The way we think and talk about trauma is deeply influenced by psychiatrist Bessel van der Kolk’s most famous work, The Body Keeps the Score. In a profile of van der Kolk, New York Magazine takes a deep look at “America’s favorite diagnosis.” Published in 2014, the book is a perennial New York Times bestseller that puts forth the idea that trauma is type of memory distinct from the filing system that stores things like your to-do list or last apartment address.

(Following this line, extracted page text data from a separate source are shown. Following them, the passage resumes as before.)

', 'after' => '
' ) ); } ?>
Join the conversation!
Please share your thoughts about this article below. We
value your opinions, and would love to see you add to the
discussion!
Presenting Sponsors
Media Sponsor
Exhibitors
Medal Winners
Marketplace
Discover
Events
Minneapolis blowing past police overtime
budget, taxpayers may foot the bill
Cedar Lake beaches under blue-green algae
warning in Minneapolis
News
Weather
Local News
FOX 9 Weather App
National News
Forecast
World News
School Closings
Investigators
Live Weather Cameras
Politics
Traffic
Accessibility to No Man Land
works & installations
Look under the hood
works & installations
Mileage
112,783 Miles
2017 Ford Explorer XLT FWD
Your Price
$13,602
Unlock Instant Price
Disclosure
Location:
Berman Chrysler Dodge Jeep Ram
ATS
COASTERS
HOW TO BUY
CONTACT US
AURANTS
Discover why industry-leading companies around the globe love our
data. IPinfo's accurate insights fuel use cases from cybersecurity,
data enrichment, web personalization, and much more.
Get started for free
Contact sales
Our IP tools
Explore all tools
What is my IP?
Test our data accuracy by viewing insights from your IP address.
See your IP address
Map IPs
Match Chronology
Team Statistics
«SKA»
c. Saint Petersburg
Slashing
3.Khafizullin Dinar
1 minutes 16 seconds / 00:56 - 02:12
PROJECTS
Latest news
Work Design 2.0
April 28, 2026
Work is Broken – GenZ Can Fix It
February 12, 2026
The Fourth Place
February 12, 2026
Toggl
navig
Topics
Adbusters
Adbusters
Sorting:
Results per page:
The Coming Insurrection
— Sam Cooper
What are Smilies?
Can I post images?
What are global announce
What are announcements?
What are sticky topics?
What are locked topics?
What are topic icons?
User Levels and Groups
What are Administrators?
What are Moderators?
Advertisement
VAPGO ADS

Past trauma, according to van der Kolk’s model, can evoke physiological effects in our present, even if the trauma is not explicitly remembered. (The body is keeping the score, even if our conscious mind is not.) He’d seeded this concept two decades earlier, and published a 1994 paper in The Harvard Review of Psychiatry with the same title.
The (excellent) story provides an in-depth reflection on how we talk about trauma today—not just with our therapists, but on daytime television, text-heavy Instagram stories, and even in J.D. Vance’s Hillbilly Elegy, highlighting how this framework is “politically promiscuous.”
As far back as the early ‘90s, the story highlights, the concept of repressed memories leaked out of theory and into the culture, sometimes morphing and warping in the process. Van der Kolk, for his part, won’t claim responsibility for the misappropriation of his work.
There is also a notable and detailed history of Van der Kolk, the man, including how he was fired from his own trauma center over allegations of bullying in 2018. He appears to still be reckoning with the ubiquity of his work, even as “the world’s most famous living psychiatrist” holds trauma workshops across the world.